Pasquale Rizzoli (9 April 1871, Bologna-30 January 1953) was an Italian sculptor. He was born to a family of wealthy merchants and was married to Adelinda Serra Zanetti in May, 1896. Rizzoli was a student of Salvino Salvini at the Accademia di Belle Arti of Bologna. In addition to his most famous bronze sculpture that, made in 1903, which is found in the Parco della Montagnola in Bologna, many of his works are in the cemetery Certosa of Bologna.

==Style==
Rizzoli's artistic style is characterized by a mix of realism, with an interest in the effects of light, and the emerging Art Nouveau. This combination is evident in his sculpture for the Possenti-Vecchi family in which he uses the realist style for the faces but has many ornamental details on the same tomb.

As time progressed he began increasingly to favour the art nouveau style over his realism past. His mature style can be seen in the monumental tomb for the Ferrari family (1928).

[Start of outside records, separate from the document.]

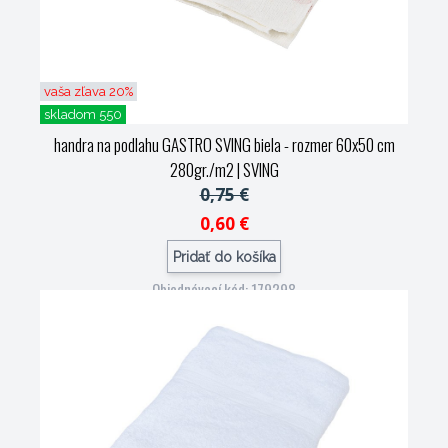
vaša zľava 20%
skladom 550
handra na podlahu GASTRO SVING biela - rozmer 60x50 cm
280gr./m2
| SVING
0,75 €
0,60 €
Pridať do košíka
Objednávací kód: 179298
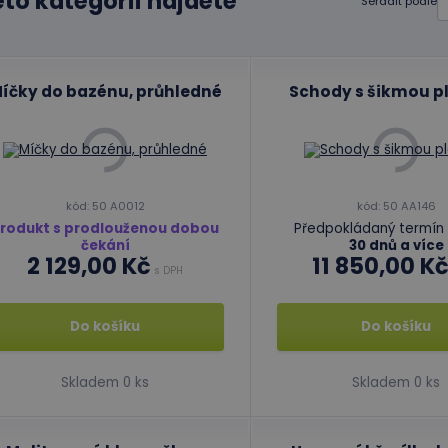
éto kategorii najdete
Seřadit podle
íčky do bazénu, průhledné
Schody s šikmou p
kód: 50 A0012
kód: 50 AA146
rodukt s prodlouženou dobou
Předpokládaný termín 
čekání
30 dnů a více
2 129,00 Kč
11 850,00 K
s DPH
Do košíku
Do košíku
Skladem 0 ks
Skladem 0 ks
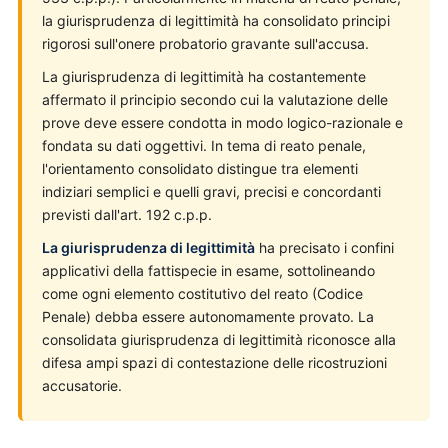
la giurisprudenza di legittimità ha consolidato principi
rigorosi sull'onere probatorio gravante sull'accusa.
La giurisprudenza di legittimità ha costantemente
affermato il principio secondo cui la valutazione delle
prove deve essere condotta in modo logico-razionale e
fondata su dati oggettivi. In tema di reato penale,
l'orientamento consolidato distingue tra elementi
indiziari semplici e quelli gravi, precisi e concordanti
previsti dall'art. 192 c.p.p.
La giurisprudenza di legittimità
ha precisato i confini
applicativi della fattispecie in esame, sottolineando
come ogni elemento costitutivo del reato (Codice
Penale) debba essere autonomamente provato. La
consolidata giurisprudenza di legittimità riconosce alla
difesa ampi spazi di contestazione delle ricostruzioni
accusatorie.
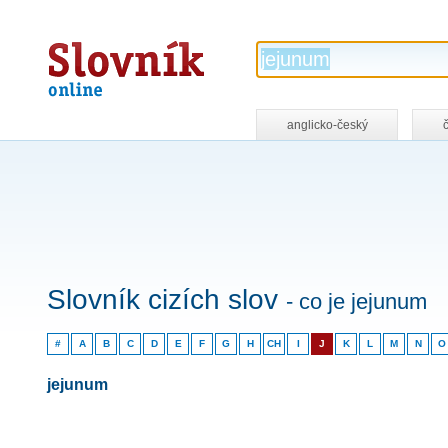
Slovník
online
anglicko-český
Slovník cizích slov
- co je jejunum
#
A
B
C
D
E
F
G
H
CH
I
J
K
L
M
N
O
jejunum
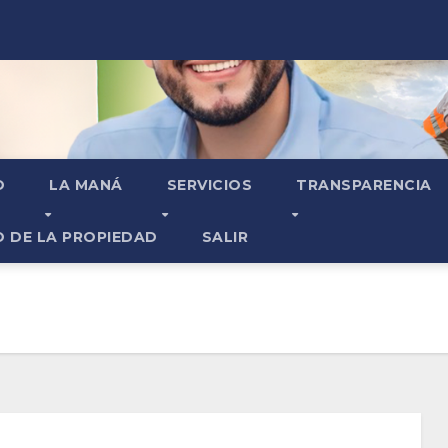
O
LA MANÁ
SERVICIOS
TRANSPARENCIA
O DE LA PROPIEDAD
SALIR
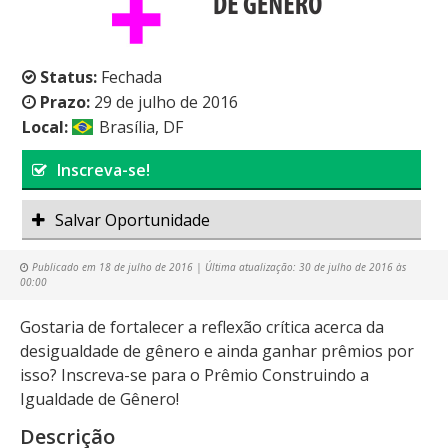
Status:
Fechada
Prazo:
29 de julho de 2016
Local:
Brasília, DF
Inscreva-se!
Salvar Oportunidade
Publicado em
18 de julho de 2016
| Última atualização:
30 de julho de 2016 às
00:00
Gostaria de fortalecer a reflexão crítica acerca da
desigualdade de gênero e ainda ganhar prêmios por
isso? Inscreva-se para o Prêmio Construindo a
Igualdade de Gênero!
Descrição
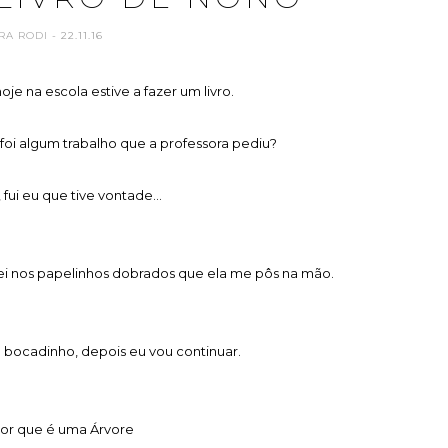
RA RODI
- 22.11.16
e na escola estive a fazer um livro.
foi algum trabalho que a professora pediu?
fui eu que tive vontade...
ei nos papelinhos dobrados que ela me pôs na mão.
 bocadinho, depois eu vou continuar.
nor que é uma Árvore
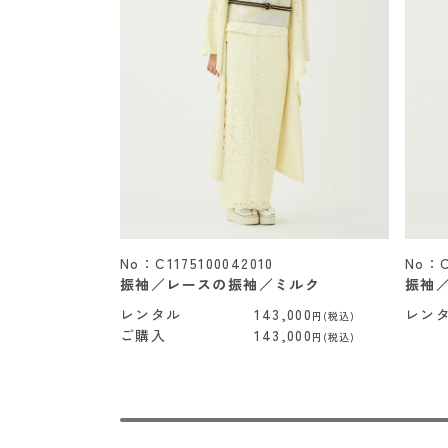
No：C1175100042010
No：C
振袖／レースの振袖／ミルク
振袖
レンタル
143,000
レン
円(税込)
ご購入
143,000
円(税込)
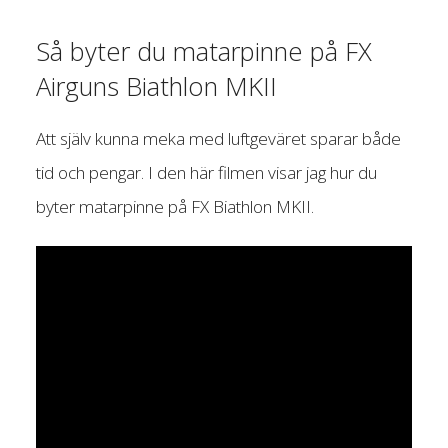
Så byter du matarpinne på FX
Airguns Biathlon MKII
Att själv kunna meka med luftgeväret sparar både
tid och pengar. I den här filmen visar jag hur du
byter matarpinne på FX Biathlon MKII.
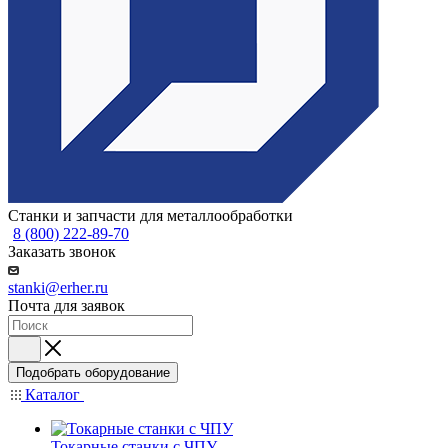
Станки и запчасти для металлообработки
8 (800) 222-89-70
Заказать звонок
stanki@erher.ru
Почта для заявок
Подобрать оборудование
Каталог
Токарные станки с ЧПУ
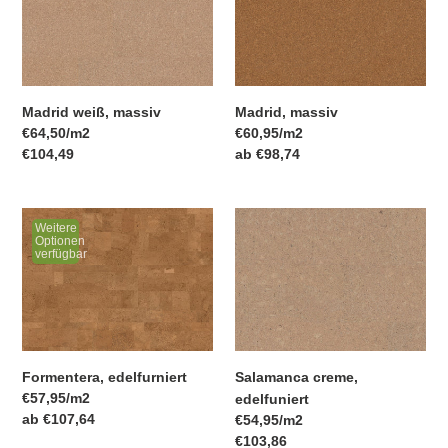
Madrid weiß, massiv
Madrid, massiv
pro
pro
Einzelpreis
€64,50
/
m2
Einzelpreis
€60,95
/
m2
Normaler
€104,49
Normaler
ab €98,74
Preis
Preis
Formentera,
Salamanca
Weitere
edelfurniert
creme,
Optionen
verfügbar
edelfuniert
Formentera, edelfurniert
Salamanca creme,
pro
Einzelpreis
€57,95
/
m2
edelfuniert
Normaler
ab €107,64
pro
Einzelpreis
€54,95
/
m2
Preis
Normaler
€103,86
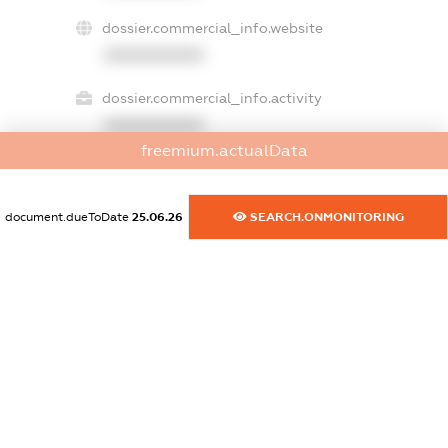
dossier.commercial_info.website
XXXXXXXXXX
dossier.commercial_info.activity
XXXXXXXXXX
freemium.actualData
freemium.exampleText_1
document.dueToDate
25.06.26
SEARCH.ONMONITORING
freemium.exampleText_2
freemium.anonymousPerSearch2
FREEMIUM.DETAILS
FREEMIUM.REGISTER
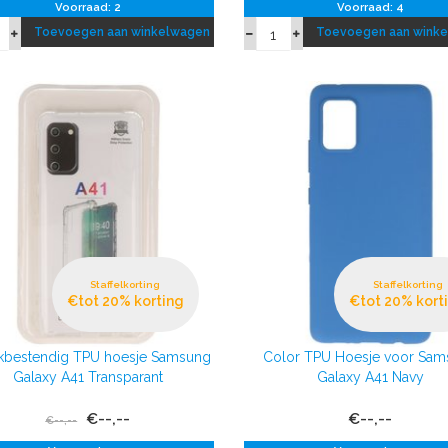
Voorraad: 2
Voorraad: 4
Toevoegen aan winkelwagen
Toevoegen aan wink
Staffelkorting
Staffelkorting
€tot 20% korting
€tot 20% kort
kbestendig TPU hoesje Samsung
Color TPU Hoesje voor Sa
Galaxy A41 Transparant
Galaxy A41 Navy
€--,--
€--,--
€--,--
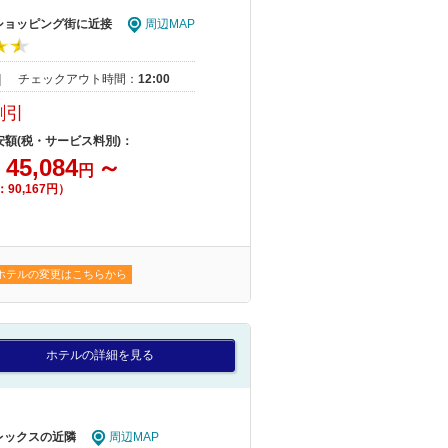
 ショッピング街に近接
周辺MAP
｜
チェックアウト時間：
12:00
割引
安額(税・サービス料別)：
45,084
～
円
⇒
：90,167円）
ホテルの変更はこちらから
ホテルの詳細を見る
レックスの近隣
周辺MAP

In the later stages of his life, Rizzoli faced a difficult dichotomy: the desire to make sculptures faced with his disdain of the public taste for art, which he found lacking. Rizzoli did not seek to renovate his style and stopped having exhibits of his works.

==Legacy==
Despite little production at the end of his career he had an important and fundamental impact on the artistic panorama of Bolognese art at the start of the 20th century. He participated at international exhibitions, like the ones in Bologna 1888 and Milano 1906. His impact continued to the middle of the century due to his ability to analyse, personalise, and synthesise the artistic trends that were present in Europe at the time.